When touring I have a couple of pumps like the Topeak Road Morph that work as a tiny track pump and have had no problem getting good pressure. I also take an adapter to allow garage air lines to be used. And contrary to the comments above these will readily go to explosion level if pushed.

The car rental places at the airports are perfect for getting air......

Final comment, I believe plane tyres are inflated with nitrogen.......


----------



## Kirstie (22 Jan 2011)

I found out recently that you're allowed to pack two CO2 canisters in a bike bag that you're going to check in. So even if you do let your tyres down, take a couple of those and you'll be sorted in no time at the other end.


----------



## frank9755 (23 Jan 2011)

jay clock said:


> just let them down.




There are two reasons you don't want to do that!

1. Half of the time you are not asked if you have deflated them

2. Bikes, even in a bag often seem to get get dragged along on their wheels. Having air in protects both your tyres and rims. 

Obviously, if someone insists or does it for you, you don't have any choice, but why concede if you don't have to?


----------



## frank9755 (23 Jan 2011)

Brains said:


> Whilst we can all agree that a tyre going BANG! is not going to do any damage to anything other than the innertube that does not stop an aircraft returning to the stand to find out what caused the bang.
> (I speak from _[irrelevant]_ experience here. Half a day late back from HK due to an alarm clock in a back going off in a bag in the hold)



That's not the point - the tyre won't go 'bang'. 

I have never come across a reported example of this happening!


----------



## Brains (23 Jan 2011)

frank9755 said:


> That's not the point - the tyre won't go 'bang'.
> 
> I have never come across a reported example of this happening!



errrr, why not ?
You must be one of the few people that have never had a tyre go bang. 
I've had at least 4 that I can remember. Two caused by glass, one caused by over inflation, one caused by a tyre wall failing.
No reason why a tyre should not go bang in an aircraft hold, have you seen how sharp the damaged corners of the aluminum containers they use for bags get ?


----------



## frank9755 (24 Jan 2011)

I had thought it was obvious from the context that I meant 'go bang while in an Aircraft'.

My mistake!


----------



## recombodna (23 Sep 2011)

"Most forecourt pumps can't get to a high enough pressure, about 50 psi max, "
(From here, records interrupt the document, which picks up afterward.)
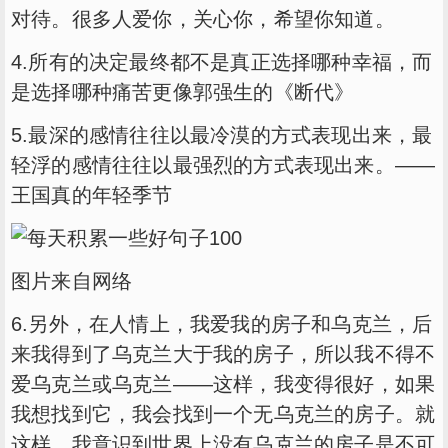
对待。很多人爱你，关心你，希望你知道。
4.所有的决定最终都不是真正选择哪种幸福，而
是选择哪种痛苦更像郭强生的《断代》
5.最深的感情往往以最冷漠的方式表现出来，最
轻浮的感情往往以最强烈的方式表现出来。——
王国真的年轻季节
图片来自网络
6.另外，在人情上，我爱我的房子和乌克兰，后
来我得到了乌克兰大于我的房子，所以我不得不
爱乌克兰或乌克兰——这样，我变得很好，如果
我想找到它，我会找到一个无乌克兰的房子。就
这样，我意识到世界上没有乌克兰的房子是不可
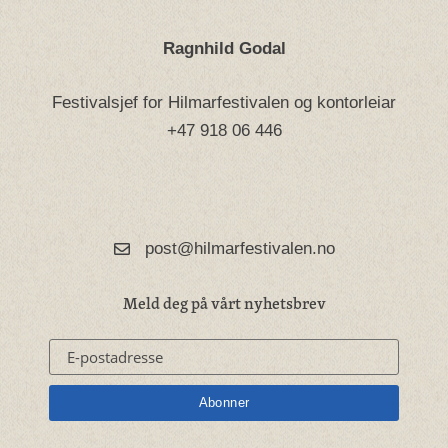
Ragnhild Godal
Festivalsjef for Hilmarfestivalen og kontorleiar
+47 918 06 446
post@hilmarfestivalen.no
Meld deg på vårt nyhetsbrev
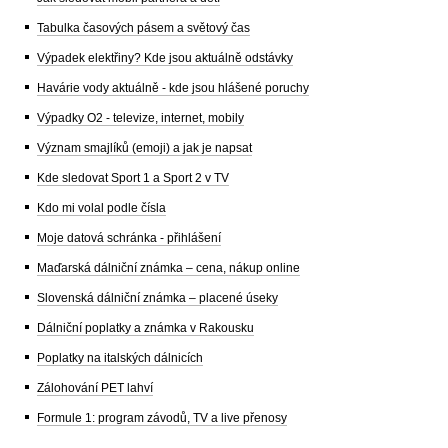
Tabulka časových pásem a světový čas
Výpadek elektřiny? Kde jsou aktuálně odstávky
Havárie vody aktuálně - kde jsou hlášené poruchy
Výpadky O2 - televize, internet, mobily
Význam smajlíků (emoji) a jak je napsat
Kde sledovat Sport 1 a Sport 2 v TV
Kdo mi volal podle čísla
Moje datová schránka - přihlášení
Maďarská dálniční známka – cena, nákup online
Slovenská dálniční známka – placené úseky
Dálniční poplatky a známka v Rakousku
Poplatky na italských dálnicích
Zálohování PET lahví
Formule 1: program závodů, TV a live přenosy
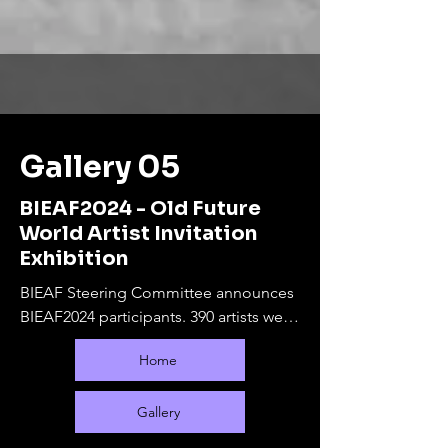
Gallery 05
BIEAF2024 - Old Future
World Artist Invitation
Exhibition
BIEAF Steering Committee announces 
BIEAF2024 participants. 390 artists were 
selected from 65 countries.

Home
The online exhibition will run from 
September 10, 2024 to February 28, 
2025. During this period, offline 
Gallery
exhibitions will be held at various 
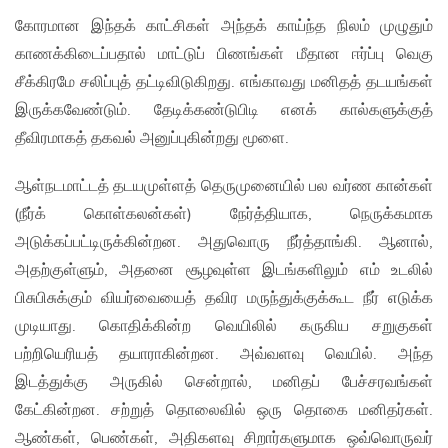
கோரமான இந்தக் காட்சிகள் அந்தக் காய்ந்த நிலம் முழுதும்
காணக்கிடைப்பதால் மாட்டுப் பிணங்கள் மீதான ஈர்ப்பு வெகு
சீக்கிரமே சலிப்புத் தட்டிவிடுகிறது. எங்காவது மனிதத் தடயங்கள்
இருக்கவேண்டும். தேடிக்கண்டுபிடி எனக் கால்களுக்குத்
தீவிரமாகத் தகவல் அனுப்புகின்றது மூளை.
ஆள்நடமாட்டத் தடயமுள்ளத் தெருமுனையில் பல வர்ண கான்கள்
(நீர்க் கொள்கலன்கள்) நேர்த்தியாக, நெருக்கமாக
அடுக்கப்பட்டிருக்கின்றன. அதுவொரு நீர்த்தாங்கி. ஆனால்,
அதற்குள்ளும், அதனை சூழவுள்ள இடங்களிலும் எம் உடலில்
பிசுபிசுக்கும் வியர்வையைத் தவிர மருந்துக்குக்கூட நீர் எடுக்க
முடியாது. கொதிக்கின்ற வெயிலில் கருகிய சறுகுகள்
பற்றியெரியத் தயாராகின்றன. அவ்வளவு வெயில். அந்த
இடத்துக்கு அருகில் சென்றால், மனிதப் பேச்சரவங்கள்
கேட்கின்றன. சற்றுத் தொலைவில் ஒரு தொகை மனிதர்கள்.
ஆண்கள், பெண்கள், அதிகளவு சிறார்களுமாக ஒவ்வொருவர்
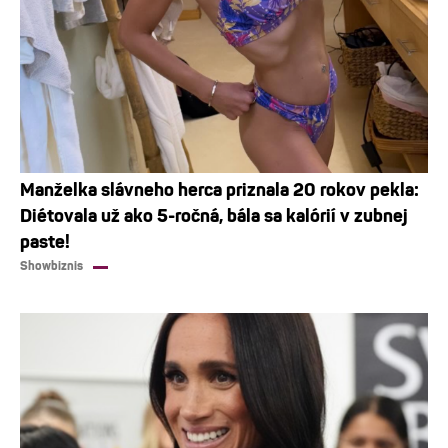
Manželka slávneho herca priznala 20 rokov pekla:
Diétovala už ako 5-ročná, bála sa kalórií v zubnej
paste!
Showbiznis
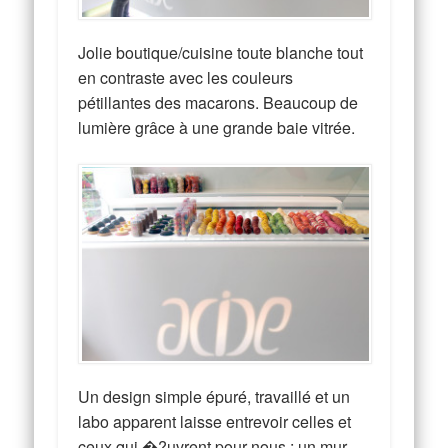
Jolie boutique/cuisine toute blanche tout
en contraste avec les couleurs
pétillantes des macarons. Beaucoup de
lumière grâce à une grande baie vitrée.
Un design simple épuré, travaillé et un
labo apparent laisse entrevoir celles et
ceux qui �?uvrent pour nous : un mur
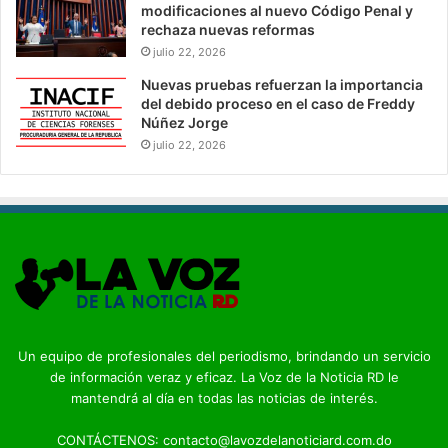
modificaciones al nuevo Código Penal y
rechaza nuevas reformas
julio 22, 2026
Nuevas pruebas refuerzan la importancia
del debido proceso en el caso de Freddy
Núñez Jorge
julio 22, 2026
Un equipo de profesionales del periodismo, brindando un servicio
de información veraz y eficaz. La Voz de la Noticia RD le
mantendrá al día en todas las noticias de interés.
CONTÁCTENOS: contacto@lavozdelanoticiard.com.do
A forecourt pump will blow your tyre clean off the rim if you're not careful. ( In my experience anyway)


----------



## Ticktockmy (24 Sep 2011)

If you see how bikes and other luggage is handled by some baggage handling teams, when loading or unloading the smaller planes then worring about if to deflate your tyres is least of the problem. personally I always deflate the tyres, but only till they are a little soggy, then they will still protect the rim when some hairy arsed handler drags it from the hold or pod. or decides it is easier to drop the bike out of the hold rather than put it on the Conveyer belt.

One point to know, these days apart from BA, the checkin and Luggage handling is outsourced to other companies, its best to find out who handles the airline and chat with them as to what rules they apply.
Bob G.


----------



## doog (24 Sep 2011)

My tyre exploded (tyre / rim problem) as I was cycling away from Girona airport, it must have been mighty close to going at 30,000 feet with the estimated extra 14psi that occurs with a flight.


----------



## Mitz (24 Sep 2011)

I flew with my bike to the UK with BMI Baby and back with Ryanair. BMI Baby ask you to deflate tyres as a condition of carriage. Ryanair say that you can leave them inflated. However having been to the check in desk you have to take it to the oversize luggage desk, and there the airport security check it. I was immediately made to deflate both tyres even though the airline were happy to leave them inflated. He said if they werent deflated then they werent going on the plane. It's only common sense really I guess


----------



## gotanypegsdave (12 Nov 2012)

Fuselage pressurised to the equivalent of 2000 m. I'm sure many of us have happily cycled at over 5000 m. Nothing happens. The whole thing is nonsense, but it doesn't stop airline personnel enforcing it. Rather like mobile phones in petrol stations.


----------